And then the address.
Pressed for more information, Miss Ingrid had shrieked with laughter and said,
“Lord, Father, that was two hours ago! Why don’t you ask me an easy one
sometime?” The phone rang, and she snatched it up with a wink. “It’s a great
day at St. John the Baptist. Ingrid speaking.”
Surely, Father
Leggett thought as he trotted up the front steps, I wasn’t expected to bring
a chicken?
The bell was
inaudible, but the door was opened immediately by an attractive but austere
woman with dark eyebrows. Father Leggett was sure his sidewalk dithering had
been patiently observed.
“Hello, Father.
Please come in. Thank you for coming. I’m Regina O’Connor.”
She ushered him into
a surprisingly large, bright living room. Hauling himself up from the settee
was a rumpled little man in shirtsleeves and high-waisted pants who moved
slowly and painfully, as if he were much larger.
“Welcome, Father.
Edward O’Connor, Dixie Realty and Construction.”
“Mr. O’Connor. Mrs.
O’Connor. I’m Father Leggett, assistant at St. John for—oh, my goodness, two
months now. Still haven’t met half my flock, at least. Bishop keeps me hopping.

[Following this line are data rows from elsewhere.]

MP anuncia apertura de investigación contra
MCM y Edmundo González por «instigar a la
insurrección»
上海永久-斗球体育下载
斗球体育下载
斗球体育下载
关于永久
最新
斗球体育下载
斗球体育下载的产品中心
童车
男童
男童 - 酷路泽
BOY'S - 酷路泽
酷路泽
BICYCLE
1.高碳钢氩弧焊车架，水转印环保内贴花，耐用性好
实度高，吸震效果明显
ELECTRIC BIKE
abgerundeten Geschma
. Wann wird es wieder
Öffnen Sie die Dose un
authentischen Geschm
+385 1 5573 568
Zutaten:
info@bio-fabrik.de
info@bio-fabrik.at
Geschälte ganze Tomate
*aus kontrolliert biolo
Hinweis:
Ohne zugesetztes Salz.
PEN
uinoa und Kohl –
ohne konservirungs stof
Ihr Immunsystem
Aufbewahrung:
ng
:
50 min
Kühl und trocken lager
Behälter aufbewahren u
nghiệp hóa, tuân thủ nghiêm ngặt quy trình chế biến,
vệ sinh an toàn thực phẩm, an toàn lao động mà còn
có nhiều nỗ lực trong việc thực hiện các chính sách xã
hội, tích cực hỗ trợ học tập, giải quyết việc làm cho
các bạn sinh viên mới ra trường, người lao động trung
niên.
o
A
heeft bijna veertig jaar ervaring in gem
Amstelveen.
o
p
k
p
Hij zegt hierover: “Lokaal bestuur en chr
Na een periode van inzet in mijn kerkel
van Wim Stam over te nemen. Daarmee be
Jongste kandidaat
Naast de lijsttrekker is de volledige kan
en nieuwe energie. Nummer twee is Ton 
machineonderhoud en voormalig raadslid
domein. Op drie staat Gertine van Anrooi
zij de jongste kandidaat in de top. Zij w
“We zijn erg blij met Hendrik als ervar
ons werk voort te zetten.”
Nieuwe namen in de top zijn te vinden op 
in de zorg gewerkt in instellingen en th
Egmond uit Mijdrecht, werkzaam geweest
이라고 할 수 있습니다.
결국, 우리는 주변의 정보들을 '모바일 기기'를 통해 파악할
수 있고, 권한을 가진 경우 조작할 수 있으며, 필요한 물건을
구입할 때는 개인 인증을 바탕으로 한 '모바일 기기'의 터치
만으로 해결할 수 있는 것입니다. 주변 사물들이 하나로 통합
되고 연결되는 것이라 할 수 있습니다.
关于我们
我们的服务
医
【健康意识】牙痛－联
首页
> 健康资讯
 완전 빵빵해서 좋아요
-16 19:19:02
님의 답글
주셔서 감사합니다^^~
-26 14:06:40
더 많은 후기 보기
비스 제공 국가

Pleased to meet you now, though.” You’re babbling, he told himself.
In the act of shaking
hands, Mr. O’Connor lurched sideways with a wince, nearly falling. “Sorry,
Father. Bit of arthritis in my knee.”
“No need to apologize
for the body’s frailties, Mr. O’Connor. Why, we would all be apologizing all the
time, like Alphonse and Gaston.” He chuckled as the O’Connors, apparently not
readers of the comics supplement, stared at him. “Ahem. I received a message at
the church, something involving …” The O’Connors didn’t step into the pause to
help him. “Involving Mary?”
“We’d like for you to
talk to her, Father,” said Mrs. O’Connor. “She’s in the back yard, playing.
Please, follow me.”
The back of the house
was much shabbier than the front, and the yard was a bare dirt patch bounded on
three sides by a high wooden fence of mismatched planks. More brick walls were
visible through the gaps. In one corner of the yard was a large chicken coop
enclosed by a smaller, more impromptu wire fence, the sort unrolled from a
barrel-sized spool at the hardware store and affixed to posts with bent nails.
Several dozen chickens roosted, strutted, pecked. Father Leggett’s nose
wrinkled automatically. He liked chickens when they were fried, baked or, with
dumplings, boiled, but he always disliked chickens at their earlier, pre-kitchen
stage, as creatures. He conceded them a role in God’s creation purely for their
utility to man. Father Leggett tended to respect things on the basis of their
demonstrated intelligence, and on that universal ladder chickens tended to
roost rather low. A farmer once told him that hundreds of chickens could drown
during a single rainstorm because they kept gawking at the clouds with their
beaks open until they filled with water like jugs. Or maybe that was geese.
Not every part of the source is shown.